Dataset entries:
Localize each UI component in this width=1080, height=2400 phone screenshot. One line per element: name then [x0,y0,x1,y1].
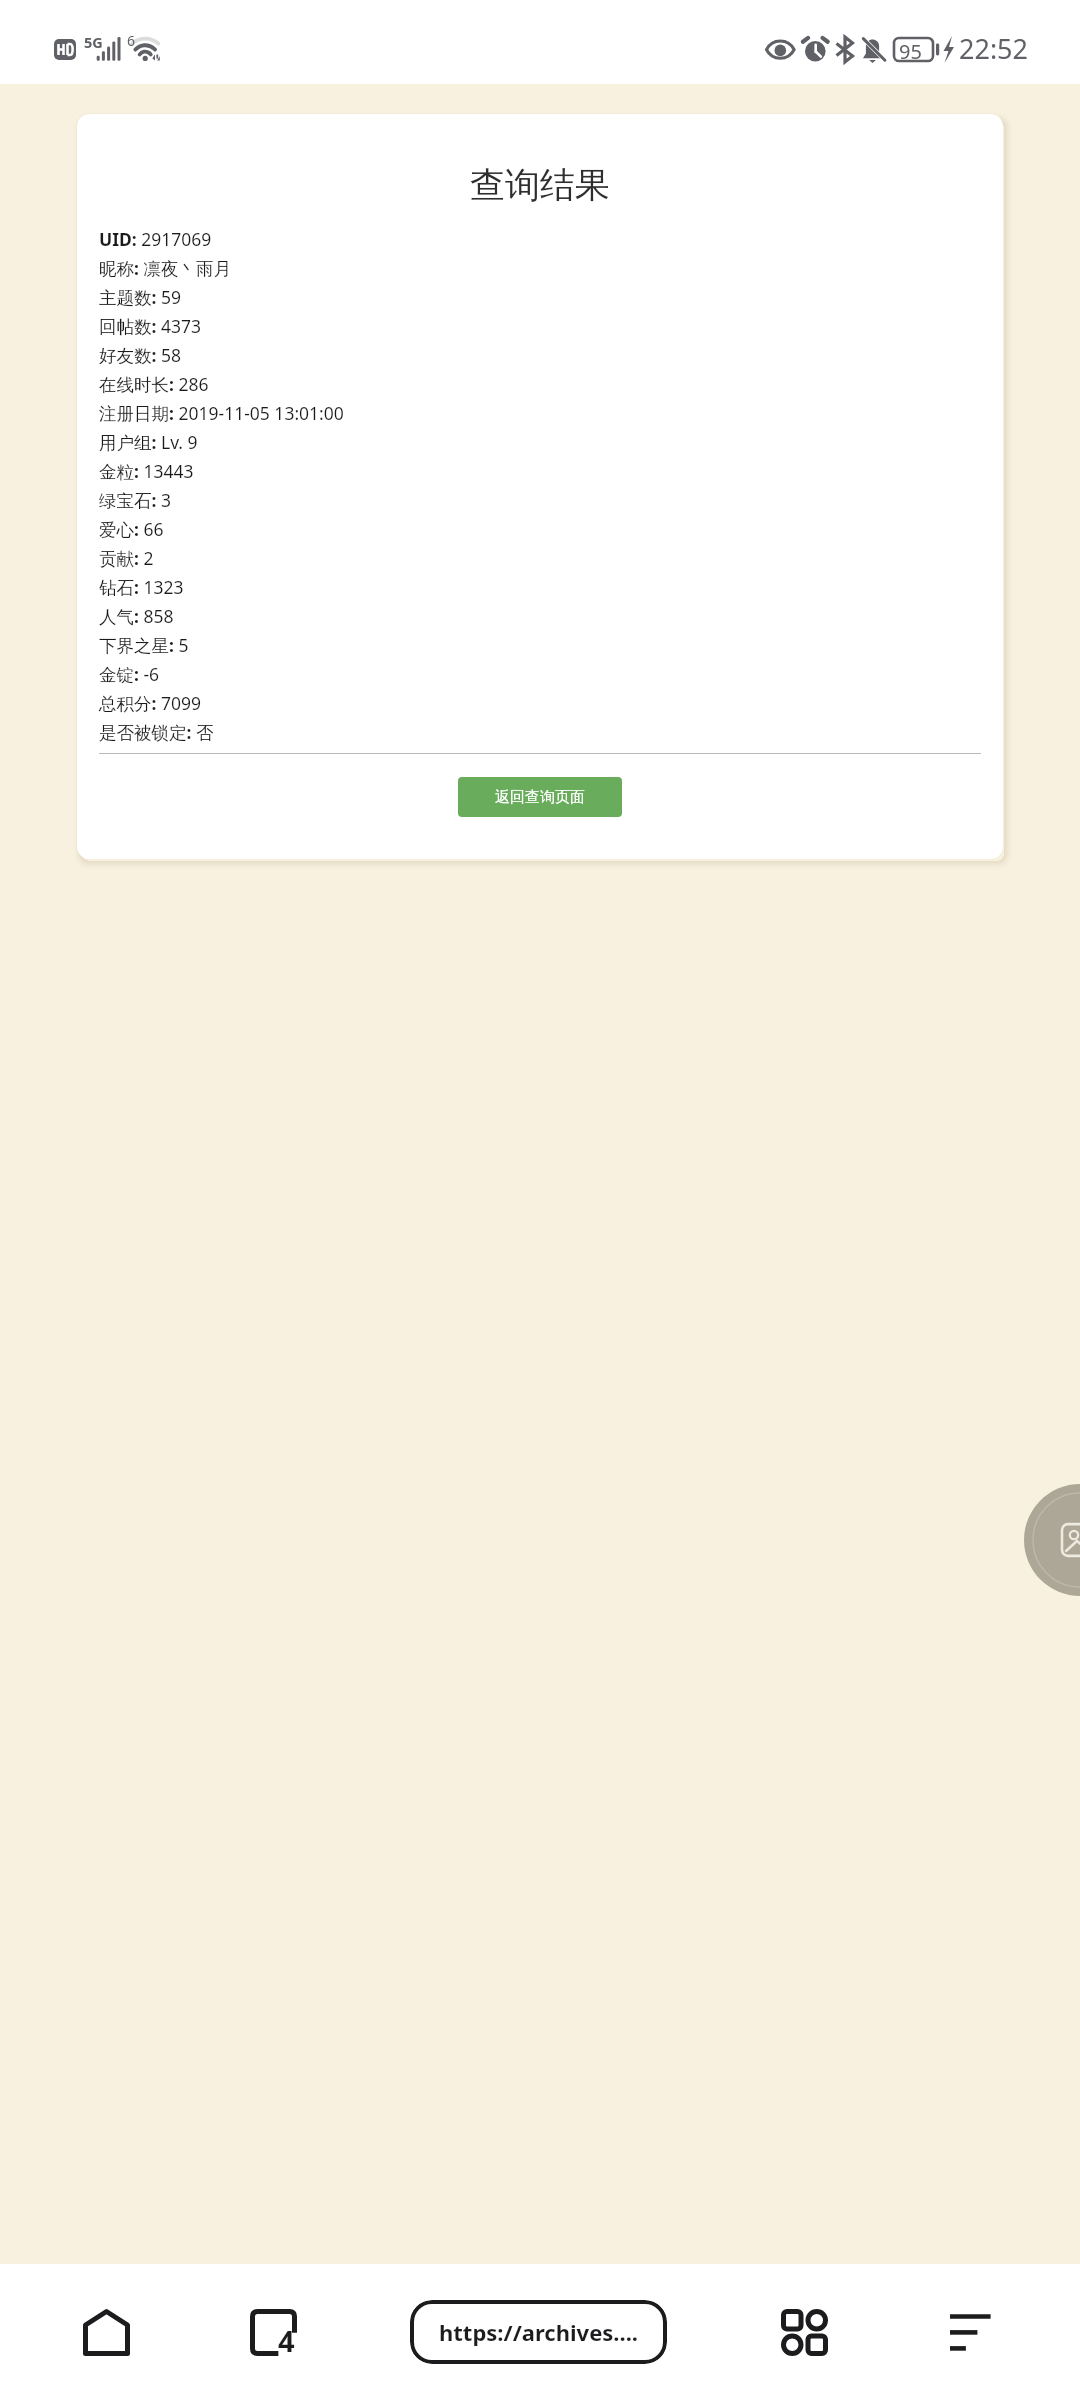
staticText: 下界之星: 5 [99,633,189,657]
button[interactable]: Address bar [410,2300,667,2364]
button[interactable]: 返回查询页面 [458,777,622,817]
staticText: 贡献: 2 [99,546,154,570]
staticText: 回帖数: 4373 [99,314,202,338]
staticText: 是否被锁定: 否 [99,720,214,744]
staticText: 金锭: -6 [99,662,160,686]
staticText: 查询结果 [77,163,1003,207]
staticText: 钻石: 1323 [99,575,184,599]
staticText: 爱心: 66 [99,517,164,541]
staticText: 好友数: 58 [99,343,181,367]
staticText: 金粒: 13443 [99,459,194,483]
staticText: 注册日期: 2019-11-05 13:01:00 [99,401,344,425]
staticText: 6 [127,31,136,50]
button[interactable]: Apps [760,2288,848,2376]
staticText: https://archives.... [439,2317,639,2347]
staticText: 总积分: 7099 [99,691,202,715]
staticText: 22:52 [959,30,1029,67]
staticText: 昵称: 凛夜丶雨月 [99,256,231,280]
button[interactable]: Home [62,2288,150,2376]
staticText: 95 [899,38,922,65]
staticText: 在线时长: 286 [99,372,209,396]
staticText: 主题数: 59 [99,285,181,309]
staticText: 4 [278,2321,295,2360]
staticText: 5G [84,32,103,52]
button[interactable]: Tabs [229,2288,317,2376]
button[interactable]: Image mode [1024,1484,1080,1596]
staticText: 人气: 858 [99,604,174,628]
staticText: UID: 2917069 [99,227,212,251]
staticText: 用户组: Lv. 9 [99,430,198,454]
button[interactable]: Menu [927,2288,1015,2376]
staticText: 绿宝石: 3 [99,488,171,512]
staticText: 返回查询页面 [495,788,585,807]
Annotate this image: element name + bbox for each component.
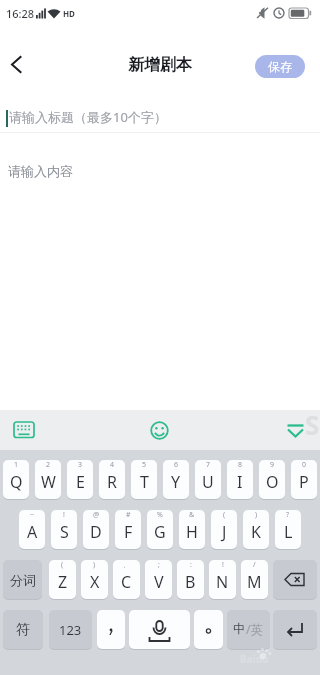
button[interactable]: 3 <box>67 460 93 499</box>
button[interactable]: ( <box>49 560 76 599</box>
staticText: 请输入标题（最多10个字） <box>9 108 167 126</box>
staticText: Baidu <box>240 652 269 666</box>
staticText: ) <box>255 510 258 520</box>
staticText: R <box>107 471 117 493</box>
button[interactable]: 0 <box>291 460 317 499</box>
staticText: S <box>60 521 69 543</box>
button[interactable]: ; <box>145 560 172 599</box>
button[interactable]: ~ <box>19 510 45 549</box>
staticText: ( <box>61 560 64 570</box>
staticText: 中 <box>233 621 246 637</box>
staticText: 1 <box>14 460 19 470</box>
staticText: J <box>222 521 227 543</box>
button[interactable]: @ <box>83 510 109 549</box>
staticText: 8 <box>238 460 243 470</box>
staticText: E <box>76 471 85 493</box>
button[interactable]: ( <box>211 510 237 549</box>
staticText: 123 <box>59 621 82 639</box>
staticText: Z <box>58 571 68 593</box>
staticText: 7 <box>206 460 211 470</box>
staticText: K <box>251 521 261 543</box>
button[interactable] <box>0 96 320 133</box>
staticText: S <box>305 407 320 442</box>
button[interactable]: 分词 <box>3 560 42 599</box>
button[interactable]: 、 <box>113 560 140 599</box>
staticText: A <box>27 521 38 543</box>
staticText: I <box>237 471 243 493</box>
button[interactable] <box>280 415 312 445</box>
button[interactable] <box>273 610 317 649</box>
staticText: H <box>186 521 198 543</box>
staticText: 2 <box>46 460 51 470</box>
staticText: # <box>126 510 131 520</box>
staticText: X <box>90 571 100 593</box>
staticText: HD <box>63 8 75 19</box>
staticText: ( <box>223 510 226 520</box>
button[interactable]: 2 <box>35 460 61 499</box>
staticText: % <box>157 510 163 520</box>
staticText: /英 <box>246 621 264 638</box>
button[interactable]: ) <box>243 510 269 549</box>
staticText: : <box>190 560 192 570</box>
button[interactable]: 保存 <box>255 55 305 78</box>
staticText: Y <box>171 471 181 493</box>
staticText: 新增剧本 <box>0 55 320 75</box>
staticText: 符 <box>16 621 30 639</box>
button[interactable] <box>273 560 317 599</box>
button[interactable]: 9 <box>259 460 285 499</box>
button[interactable]: % <box>147 510 173 549</box>
staticText: 、 <box>123 560 130 569</box>
button[interactable]: 1 <box>3 460 29 499</box>
staticText: & <box>189 510 195 520</box>
button[interactable] <box>0 133 320 410</box>
staticText: 请输入内容 <box>8 163 73 179</box>
staticText: ~ <box>30 510 35 520</box>
button[interactable] <box>129 610 190 649</box>
button[interactable]: ) <box>81 560 108 599</box>
button[interactable]: : <box>177 560 204 599</box>
button[interactable] <box>8 414 40 444</box>
staticText: 4 <box>110 460 115 470</box>
button[interactable]: / <box>241 560 268 599</box>
button[interactable] <box>194 610 223 649</box>
button[interactable]: 中 <box>227 610 270 649</box>
button[interactable] <box>4 50 32 78</box>
staticText: 6 <box>174 460 179 470</box>
button[interactable]: 4 <box>99 460 125 499</box>
button[interactable]: 8 <box>227 460 253 499</box>
button[interactable]: & <box>179 510 205 549</box>
button[interactable]: ! <box>51 510 77 549</box>
button[interactable]: 6 <box>163 460 189 499</box>
staticText: ; <box>158 560 160 570</box>
staticText: W <box>41 471 56 493</box>
staticText: 保存 <box>268 59 292 74</box>
button[interactable]: 123 <box>49 610 92 649</box>
button[interactable]: 5 <box>131 460 157 499</box>
button[interactable] <box>144 415 175 446</box>
staticText: ! <box>63 510 65 520</box>
staticText: M <box>247 571 262 593</box>
staticText: 5 <box>142 460 147 470</box>
staticText: V <box>154 571 164 593</box>
staticText: O <box>266 471 279 493</box>
staticText: C <box>121 571 132 593</box>
staticText: T <box>140 471 149 493</box>
staticText: L <box>284 521 293 543</box>
button[interactable]: 符 <box>3 610 43 649</box>
staticText: B <box>185 571 196 593</box>
staticText: / <box>253 560 256 570</box>
staticText: 分词 <box>10 572 36 588</box>
staticText: ) <box>93 560 96 570</box>
button[interactable] <box>97 610 125 649</box>
staticText: U <box>202 471 214 493</box>
staticText: F <box>124 521 133 543</box>
button[interactable]: 7 <box>195 460 221 499</box>
staticText: @ <box>93 510 100 520</box>
staticText: 3 <box>78 460 83 470</box>
button[interactable]: # <box>115 510 141 549</box>
staticText: G <box>154 521 166 543</box>
button[interactable]: ! <box>209 560 236 599</box>
staticText: 0 <box>302 460 307 470</box>
staticText: 16:28 <box>6 6 35 21</box>
button[interactable]: ? <box>275 510 301 549</box>
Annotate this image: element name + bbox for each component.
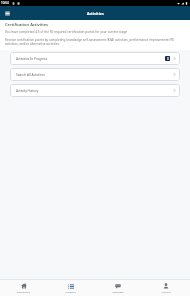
button[interactable]: Open navigation menu (3, 9, 12, 18)
button[interactable]: Dashboard (0, 280, 47, 296)
staticText: Receive certification points by completi… (5, 38, 185, 46)
staticText: Search All Activities (16, 73, 45, 77)
button[interactable]: Search All Activities (10, 68, 180, 81)
staticText: 0 (167, 57, 169, 61)
button[interactable]: Messages (94, 280, 142, 296)
staticText: You have completed 4.5 of the 50 require… (5, 30, 128, 34)
staticText: Messages (112, 290, 124, 293)
staticText: Activities (87, 11, 104, 16)
button[interactable]: Activities (47, 280, 94, 296)
button[interactable]: Activities In Progress (10, 52, 180, 65)
button[interactable]: Account (142, 280, 190, 296)
staticText: 10:54 (1, 1, 9, 5)
button[interactable]: Activity History (10, 84, 180, 97)
staticText: Activity History (16, 89, 39, 93)
staticText: Account (161, 290, 171, 293)
staticText: Dashboard (17, 290, 30, 293)
staticText: Activities (65, 290, 76, 293)
staticText: Certification Activities (5, 22, 49, 27)
staticText: Activities In Progress (16, 57, 48, 61)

Assignment:
Among the records above, find the lines that contain "Activity" and copy every one.

Written reply:
button[interactable]: Activity History (10, 84, 180, 97)
staticText: Activity History (16, 89, 39, 93)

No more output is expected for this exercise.